If you have the dream of writing the next big Web application that takes the world by storm, I have a tip for you. Use Unicode. Make sure that every aspect of your Web infrastructure for your application supports the free flow of Unicode data.
What is Unicode? It is a type of character encoding that supports the widest variety of characters. If you you want your Web app to have a chance of correctly taking in English, Chinese, and Arabic characters, you want to use Unicode.
You may have seen the meta tag in your HTML tag with a reference to UTF-8. Yep that’s setting the character encoding to your page.
<meta http-equiv=“Content-Type” content=“text/html; charset=UTF-8” />
Unfortunately, there is soooooooo much more to the process and I don’t have the time to write about it all right now.
For now just trust me, make sure that you’re using Unicode (utf-8, a type of Unicode) everywhere. When I mean everywhere, I mean your browser, HTML, PHP, server, your database… everywhere. Ultimately, doing this now will save you a whole lot of time down the road.
Seconded! I’m in the process now of converting our homebrew CMS to UTF with international support and it is proving to be a MUCH bigger headache then anyone had thought. Definitly wish we had gone to UTF-8 years ago but alas, hindsight is 20/20.
Third’ed, Unicode is the way to go. I have been digging deep into the Zend Framework which is awesome! Unicode support, with all kinds of localization and other neat features. Hopefully going to be publishing a Search Tutorial here soon!

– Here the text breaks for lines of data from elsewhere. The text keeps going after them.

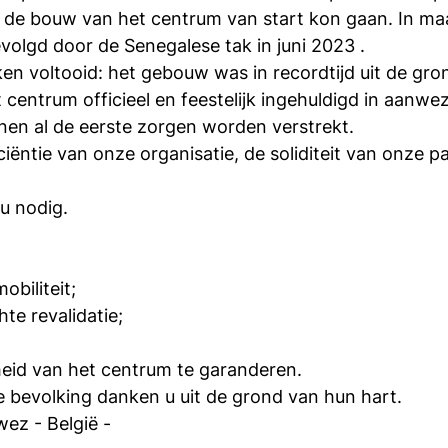
 de bouw van het centrum van start kon gaan. In ma
evolgd door de Senegalese tak in juni 2023 .
rken voltooid: het gebouw was in recordtijd uit de g
entrum officieel en feestelijk ingehuldigd in aanwe
nnen al de eerste zorgen worden verstrekt.
fficiëntie van onze organisatie, de soliditeit van onz
u nodig.
obiliteit;
te revalidatie;
heid van het centrum te garanderen.
 bevolking danken u uit de grond van hun hart.
wez - België -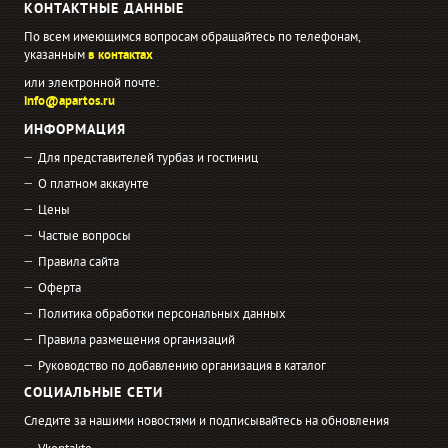
КОНТАКТНЫЕ ДАННЫЕ
По всем имеющимся вопросам обращайтесь по телефонам,
указанным
в контактах
или электронной почте:
info@apartos.ru
ИНФОРМАЦИЯ
Для представителей турбаз и гостиниц
О платном аккаунте
Цены
Частые вопросы
Правила сайта
Оферта
Политика обработки персональных данных
Правила размещения организаций
Руководство по добавлению организация в каталог
СОЦИАЛЬНЫЕ СЕТИ
Следите за нашими новостями и подписывайтесь на обновления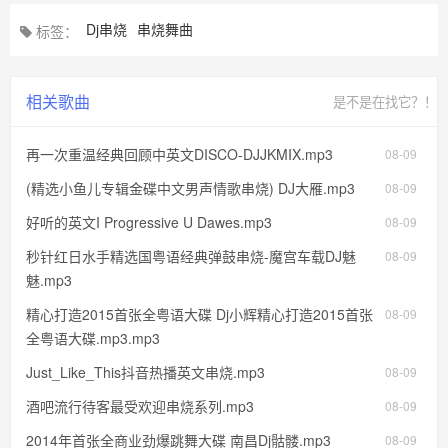
Dj串烧
串烧舞曲
标签：
相关歌曲
是不是在找它？！
再一次重温经典回顾中英文DISCO-DJJKMIX.mp3
08-09
(精选小鱼儿专辑金碟中文男声情歌串烧) DJ大雁.mp3
08-09
好听的英文I Progressive U Dawes.mp3
08-09
秒针红日水手精选国粤语经典弹鼓串烧-魔宫车载DJ魅
08-09
魅.mp3
精心打造2015首张全粤语大碟 Dj小辉精心打造2015首张
08-09
全粤语大碟.mp3.mp3
Just_Like_This抖音热播英文串烧.mp3
08-09
酒吧流行待客最受欢迎串烧系列.mp3
08-09
2014年首张全商业劲爆跳舞大碟 南昌Dj骷髅.mp3
08-09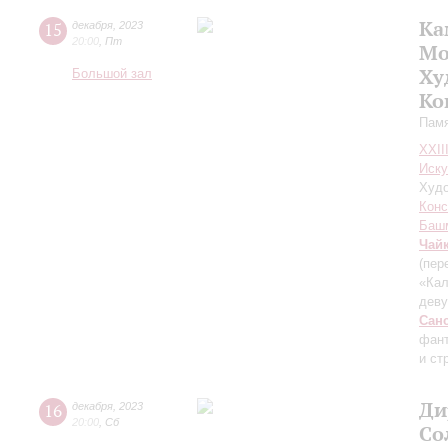
Ка
15
декабря
,
2023
20:00
,
Пт
Мо
Ху
Большой зал
Ко
Памя
XXII
Иску
Худо
Конс
Баш
Чай
(пер
«Кал
дев
Сан
фант
и ст
Ди
16
декабря
,
2023
20:00
,
Сб
Со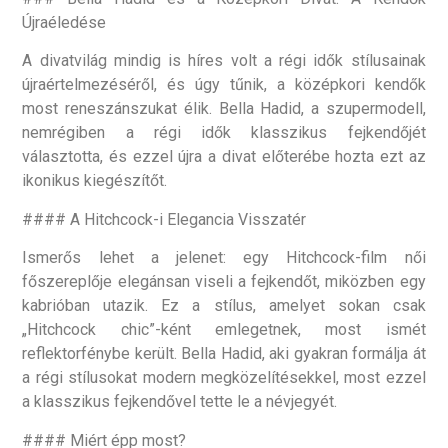
Újraéledése
A divatvilág mindig is híres volt a régi idők stílusainak
újraértelmezéséről, és úgy tűnik, a középkori kendők
most reneszánszukat élik. Bella Hadid, a szupermodell,
nemrégiben a régi idők klasszikus fejkendőjét
választotta, és ezzel újra a divat előterébe hozta ezt az
ikonikus kiegészítőt.
#### A Hitchcock-i Elegancia Visszatér
Ismerős lehet a jelenet: egy Hitchcock-film női
főszereplője elegánsan viseli a fejkendőt, miközben egy
kabrióban utazik. Ez a stílus, amelyet sokan csak
„Hitchcock chic”-ként emlegetnek, most ismét
reflektorfénybe került. Bella Hadid, aki gyakran formálja át
a régi stílusokat modern megközelítésekkel, most ezzel
a klasszikus fejkendővel tette le a névjegyét.
#### Miért épp most?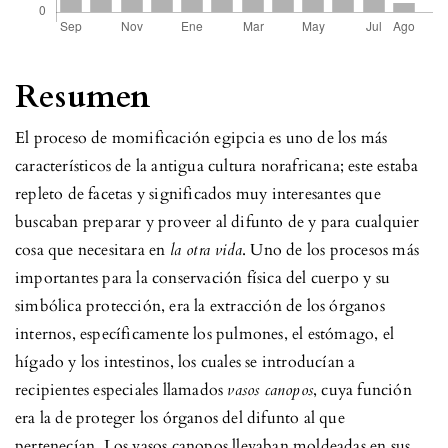
Resumen
El proceso de momificación egipcia es uno de los más
característicos de la antigua cultura norafricana; este estaba
repleto de facetas y significados muy interesantes que
buscaban preparar y proveer al difunto de y para cualquier
cosa que necesitara en
la otra vida
. Uno de los procesos más
importantes para la conservación física del cuerpo y su
simbólica protección, era la extracción de los órganos
internos, específicamente los pulmones, el estómago, el
hígado y los intestinos, los cuales se introducían a
recipientes especiales llamados
vasos canopos
, cuya función
era la de proteger los órganos del difunto al que
pertenecían. Los vasos canopos llevaban moldeadas en sus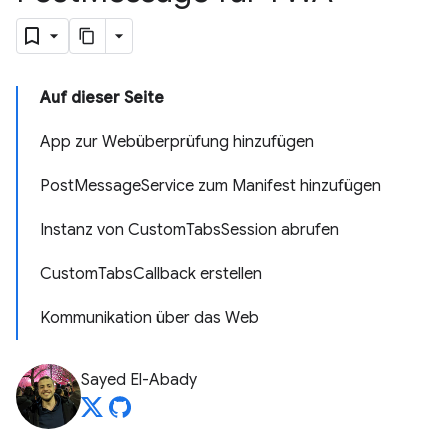
Auf dieser Seite
App zur Webüberprüfung hinzufügen
PostMessageService zum Manifest hinzufügen
Instanz von CustomTabsSession abrufen
CustomTabsCallback erstellen
Kommunikation über das Web
Sayed El-Abady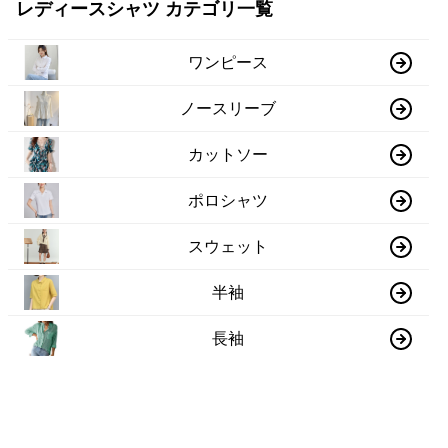
レディースシャツ カテゴリ一覧
ワンピース
ノースリーブ
カットソー
ポロシャツ
スウェット
半袖
長袖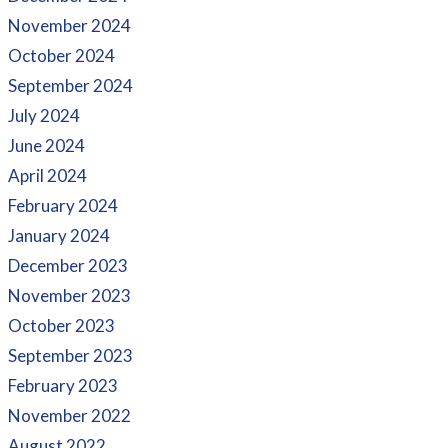
November 2024
October 2024
September 2024
July 2024
June 2024
April 2024
February 2024
January 2024
December 2023
November 2023
October 2023
September 2023
February 2023
November 2022
August 2022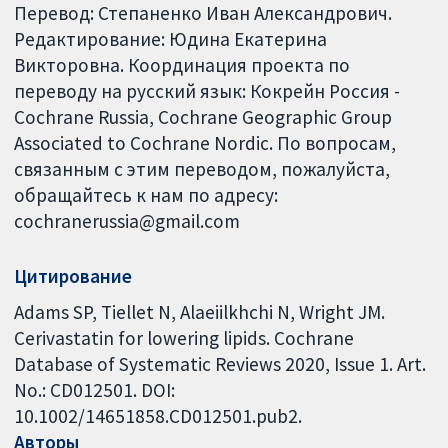
Перевод: Степаненко Иван Александрович.
Редактирование: Юдина Екатерина
Викторовна. Координация проекта по
переводу на русский язык: Кокрейн Россия -
Cochrane Russia, Cochrane Geographic Group
Associated to Cochrane Nordic. По вопросам,
связанным с этим переводом, пожалуйста,
обращайтесь к нам по адресу:
cochranerussia@gmail.com
Цитирование
Adams SP, Tiellet N, Alaeiilkhchi N, Wright JM.
Cerivastatin for lowering lipids. Cochrane
Database of Systematic Reviews 2020, Issue 1. Art.
No.: CD012501. DOI:
10.1002/14651858.CD012501.pub2.
Авторы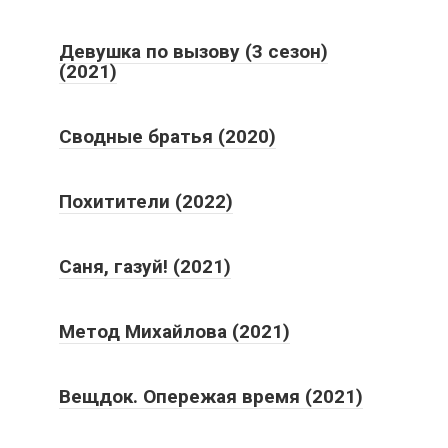
Девушка по вызову (3 сезон)
(2021)
Сводные братья (2020)
Похитители (2022)
Саня, газуй! (2021)
Метод Михайлова (2021)
Вещдок. Опережая время (2021)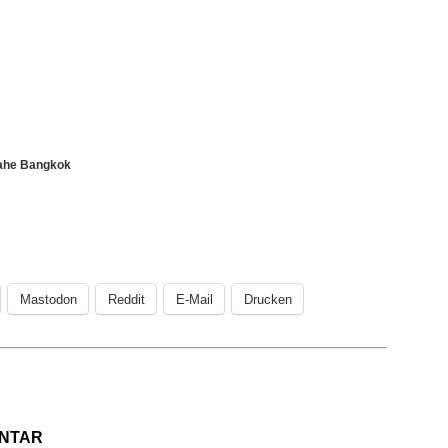
nahe Bangkok
Mastodon
Reddit
E-Mail
Drucken
ENTAR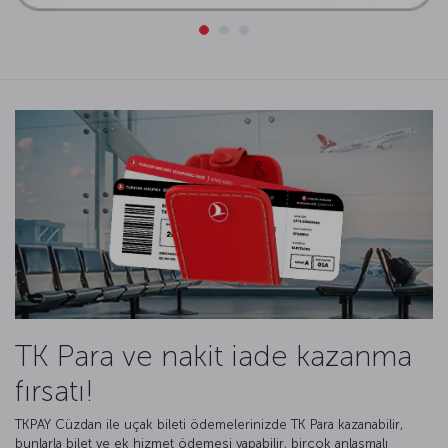
TK Para ve nakit iade kazanma
fırsatı!
TKPAY Cüzdan ile uçak bileti ödemelerinizde TK Para kazanabilir,
bunlarla bilet ve ek hizmet ödemesi yapabilir, birçok anlaşmalı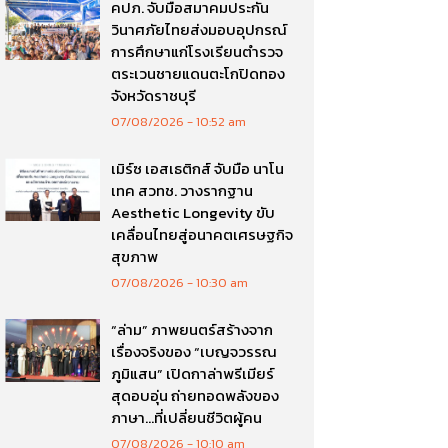
คปภ. จับมือสมาคมประกัน
วินาศภัยไทยส่งมอบอุปกรณ์
การศึกษาแก่โรงเรียนตำรวจ
ตระเวนชายแดนตะโกปิดทอง
จังหวัดราชบุรี
07/08/2026
10:52 am
เมิร์ซ เอสเธติกส์ จับมือ นาโน
เทค สวทช. วางรากฐาน
Aesthetic Longevity ขับ
เคลื่อนไทยสู่อนาคตเศรษฐกิจ
สุขภาพ
07/08/2026
10:30 am
“ล่าม” ภาพยนตร์สร้างจาก
เรื่องจริงของ “เบญจวรรณ
ภูมิแสน” เปิดกาล่าพรีเมียร์
สุดอบอุ่น ถ่ายทอดพลังของ
ภาษา…ที่เปลี่ยนชีวิตผู้คน
07/08/2026
10:10 am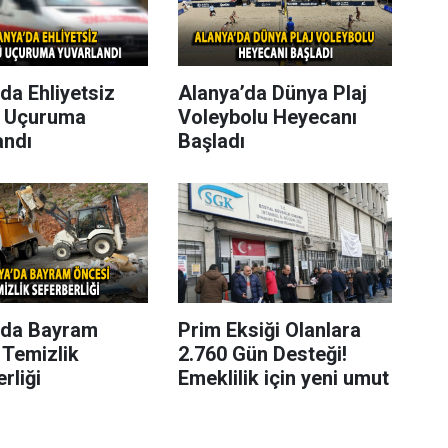
da Ehliyetsiz
Alanya’da Dünya Plaj
 Uçuruma
Voleybolu Heyecanı
andı
Başladı
’da Bayram
Prim Eksiği Olanlara
 Temizlik
2.760 Gün Desteği!
rliği
Emeklilik için yeni umut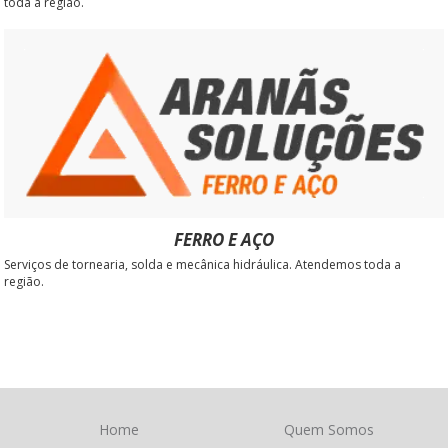
toda a região.
FERRO E AÇO
Serviços de tornearia, solda e mecânica hidráulica. Atendemos toda a
região.
Home
Quem Somos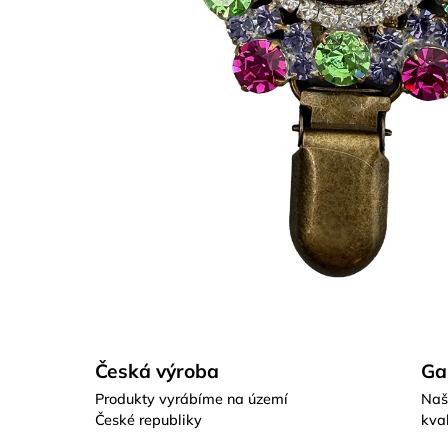
Česká výroba
Ga
Produkty vyrábíme na území
Naš
České republiky
kval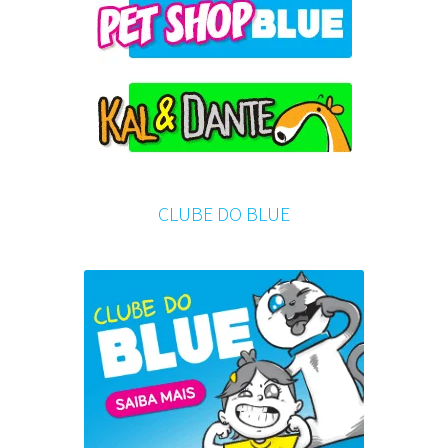
CLUBE DO BLUE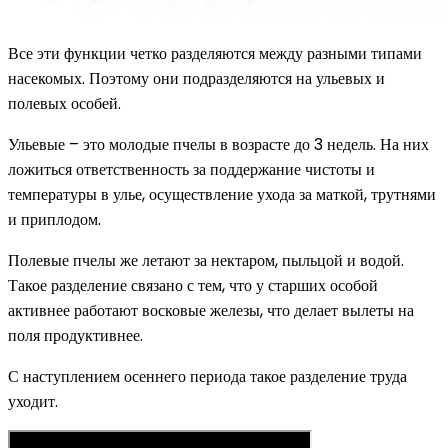
Все эти функции четко разделяются между разными типами
насекомых. Поэтому они подразделяются на ульевых и
полевых особей.
Ульевые – это молодые пчелы в возрасте до 3 недель. На них
ложиться ответственность за поддержание чистоты и
температуры в улье, осуществление ухода за маткой, трутнями
и приплодом.
Полевые пчелы же летают за нектаром, пыльцой и водой.
Такое разделение связано с тем, что у старших особой
активнее работают восковые железы, что делает вылеты на
поля продуктивнее.
С наступлением осеннего периода такое разделение труда
уходит.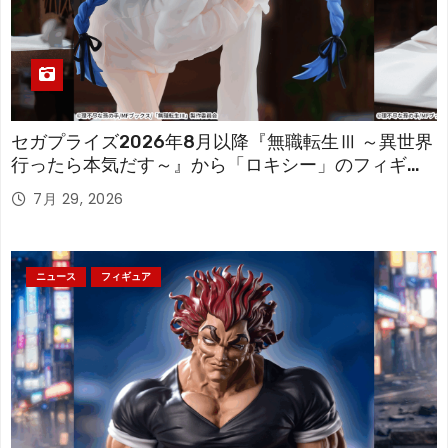
セガプライズ2026年8月以降『無職転生Ⅲ ～異世界
行ったら本気だす～』から「ロキシー」のフィギュ
アが登場！
7月 29, 2026
ニュース
フィギュア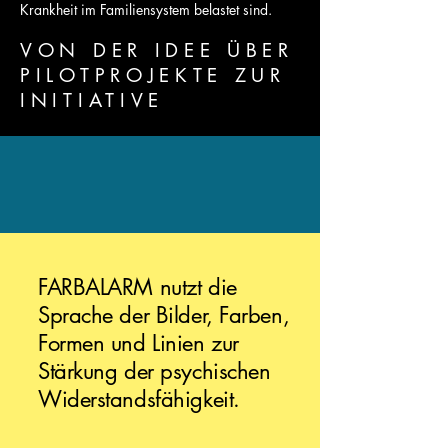
Krankheit im Familiensystem belastet sind.
VON DER IDEE ÜBER
PILOTPROJEKTE ZUR
INITIATIVE
FARBALARM nutzt die
Sprache der Bilder, Farben,
Formen und Linien zur
Stärkung der psychischen
Widerstandsfähigkeit.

I am currently using Zend Search Lucene at http://www.swfl-news.com/search
oh yea I have been passing in PHP Headers for UTF Character sets.
header("Content-type: text/html; charset=utf-8");
Every time I hear that someone is working on adding Unicode support to an existing app, I hear about what a headache it is. This (poor unicode support) is probably one of the biggest strikes, for me, against Ruby on Rails. Good work spreading the word!